Now, we arrive at the weekend of April 30-May 1, 2011. The Fairytale wedding of a new prince. The prince who was born to Our Princess. The prince who was loved by his mother and father and taught to honor his wonderful mother, the archetype of the new emerging strong, kind, and caring mother, powerful in her feminine-ness, not in her hardness. He, the oldest of Our Princess’s sons, met and fell in love, not with a princess, but with a commoner. Alas, something forbidden to princes in the past, including the young prince’s father. But now, as Our Princess’s son, he stood up for what he believed in. And the queen, the old order, said, Yes. The bride-to-be of the young prince was very sure of herself. She knew who she was. She was the daughter of a successful business woman, college educated, and she and the prince had been together for nine years as lovers. Horror of horrors to the old order. Perfectly natural and smart to the new. And so they wed. They wed, the son of Our Princess and the beautiful, smart, commoner. And it was a Royal Wedding observed by 2.5 billion people who cheered across the world, for the archetypal happy ending to our story. The story of men and women coming together, not in the old way, but in the new. Balanced and loving, the woman and the man being honored in the match. Of course, the happy ending isn’t a sure thing. But for now it is the best we’ve got. Because this is our cultural developing story.

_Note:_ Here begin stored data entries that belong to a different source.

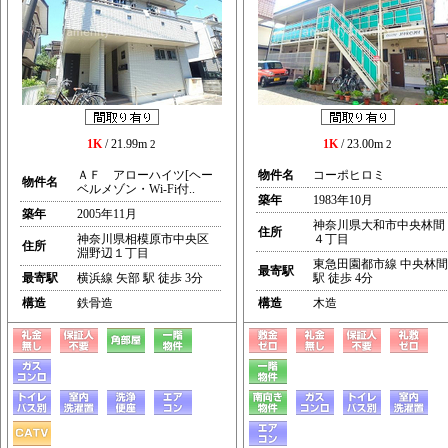
1K
/ 21.99m
1K
/ 23.00m
2
2
ＡＦ アローハイツ[ヘー
物件名
コーポヒロミ
物件名
ベルメゾン・Wi-Fi付..
築年
1983年10月
築年
2005年11月
神奈川県大和市中央林間
住所
神奈川県相模原市中央区
４丁目
住所
淵野辺１丁目
東急田園都市線 中央林間
最寄駅
最寄駅
横浜線 矢部 駅 徒歩 3分
駅 徒歩 4分
構造
鉄骨造
構造
木造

Meanwhile back in the land of the fallen towers, the new hero, a man of color and integrity, became the leader of the country with promises to bring peace to the world. Little did he know how invested the old order was in war and fear. But he persevered. It would take some time to end the wars, but there was one thing that he could do. As a hero, in the story of the people of the fairytale land known as The Earth, he must slay the evil prince, who represented the evil of the entire Land.
And so two days after the prince and princess were married, the hero slew the evil prince, without war, without thousands being killed.
These two events are the symbols of our greater emerging consciousness. These are the main characters of our own psyches. They are not to be scoffed at with cynical derision. They are to be honored as the characters of our own evolving natures. And the evolving consciousness of our world. Are there still unbalanced marriages? Of course. Are there still evil people threatening the peace of the world? Of course. But the rejoicing of billions of people at the happy marriage and the end of a purveyor of terrorism helps escalate the healing and shifting within ourselves and within our collective consciousness. These stories are our stories of our consciousness evolving, told not by a story teller of old, but by the story tellers of the new era on our televisions and computers and cell phones throughout the lands.
We were not rejoicing at the wedding of a Royal Prince and Princess. We were rejoicing at the new archetype of marriage. We were not rejoicing at the death of a man in a Pakistani compound, we were rejoicing at the archetype of the end of evil in the world.
We are all part of this great story of the human race. The story lives inside of us and outside of us in the archetypal events and characters. Everything is a reflection of our inner lives. Rejoice. The Prince and Princess may just live happily ever after. And the evil prince is most certainly dead.
Explore inside yourself. How are these archetypes evolving within you?